Enjoy your stay. Beautiful area.
saluti,
eddied


----------



## nukeadmin (Oct 10, 2003)

what about http://www.motorhomefacts.com/modules.php?name=Campsites&op=display_results&csid=275 recommended by one of our members


----------



## BrianR (May 1, 2005)

A few other websites for sostas:-
www.turismoitinerante.com/php/sosta/italia/search.php
www.camperonline.it/
www.camperweb.it/index.html
www.camperweb.it/aree_attrezzate/aree_attrezzate.htm

The first one has a map for each region with the sostas marked.

Brian


----------



## phoenix (May 9, 2005)

Many thanks :lol: 

Did look at that Nuke, but doesn't tell us wherabouts these places are, not knowing the area..

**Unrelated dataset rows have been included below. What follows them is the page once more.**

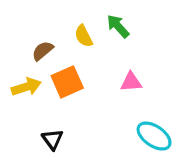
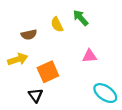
brown semicircle: (43, 51) -> (29, 35), turned -152
orange square: (67, 82) -> (48, 72), moved

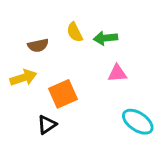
green arrow: (81, 18) -> (106, 38), moved, turned -54
black triangle: (36, 95) -> (47, 125), turned 32

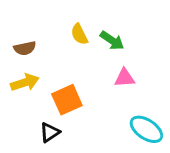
green arrow: (106, 38) -> (112, 40), turned -140
brown semicircle: (38, 45) -> (25, 48), moved

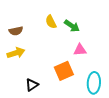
orange square: (67, 100) -> (64, 71), moved
cyan ellipse: (146, 129) -> (94, 83), turned 60

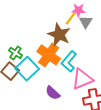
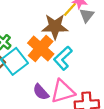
brown star: (59, 35) -> (55, 27), turned -30
pink triangle: (82, 79) -> (63, 91), moved

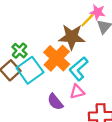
pink triangle: (63, 91) -> (77, 92), moved, size x0.6

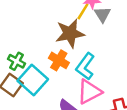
orange cross: (57, 58) -> (59, 60), size x0.7
pink triangle: (77, 92) -> (89, 92), size x1.5

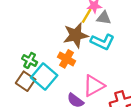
gray triangle: (103, 14) -> (104, 18), turned -48
cyan L-shape: (85, 66) -> (102, 42), moved, turned -100

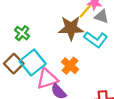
orange cross: (67, 59) -> (70, 66), moved
green cross: (30, 60) -> (22, 33), moved
pink triangle: (94, 86) -> (47, 79), moved

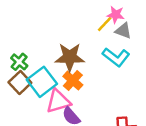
brown star: (71, 28) -> (70, 57), moved
green cross: (22, 33) -> (19, 62), moved
orange cross: (70, 66) -> (73, 81), moved

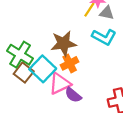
green cross: (19, 62) -> (20, 55), size x1.6
orange cross: (73, 81) -> (70, 63), turned 30

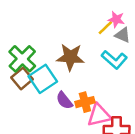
orange cross: (70, 63) -> (85, 102), moved
pink triangle: (60, 84) -> (99, 115), moved
purple semicircle: (73, 95) -> (64, 100), moved

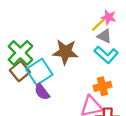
gray triangle: (123, 35) -> (105, 36), moved
purple semicircle: (64, 100) -> (42, 92), moved
orange cross: (85, 102) -> (102, 86), moved

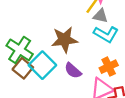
purple semicircle: (42, 92) -> (73, 71), moved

Will spend some time studing the links provided...thamk you all
Have to dream until holiday time!   

Went to Switzerland last year, and found it expensive. Lovely place and people though.

Lyn


----------



## 88757 (May 9, 2005)

*italian lakes sostas*

Heartily endorse what Lee said about Lake Iseo. Much preferred staying there than Lake Garda and it's only a short drive to Garda, Verona etc. The drive around the Lake was magic, especially once it was completed and I knew it was do-able, some breath holding moments!
We stayed part of the time at Camping del Sole Lago with camping cheques and it was great early to mid June but would get busy after that. We also stumbled upon a sosta at Sarnico, right on the lake, no electricity, but waste water (grey and black) disposal and fresh water. It is also directly opposite small shopping centre, so fresh bread and provisions and a loo! There's even a little laundromat. Would thoroughly recommend it. It is beside the road, but while we were there it wasn't busy and very quiet at night. I will post it on the Aires site, but my computer skills are very basic! We're off again for the month of June, with slight variation of a theme, which includes 2 nights at the open-air Opera at Verona, a brilliant experience. 
Mary :lol:


----------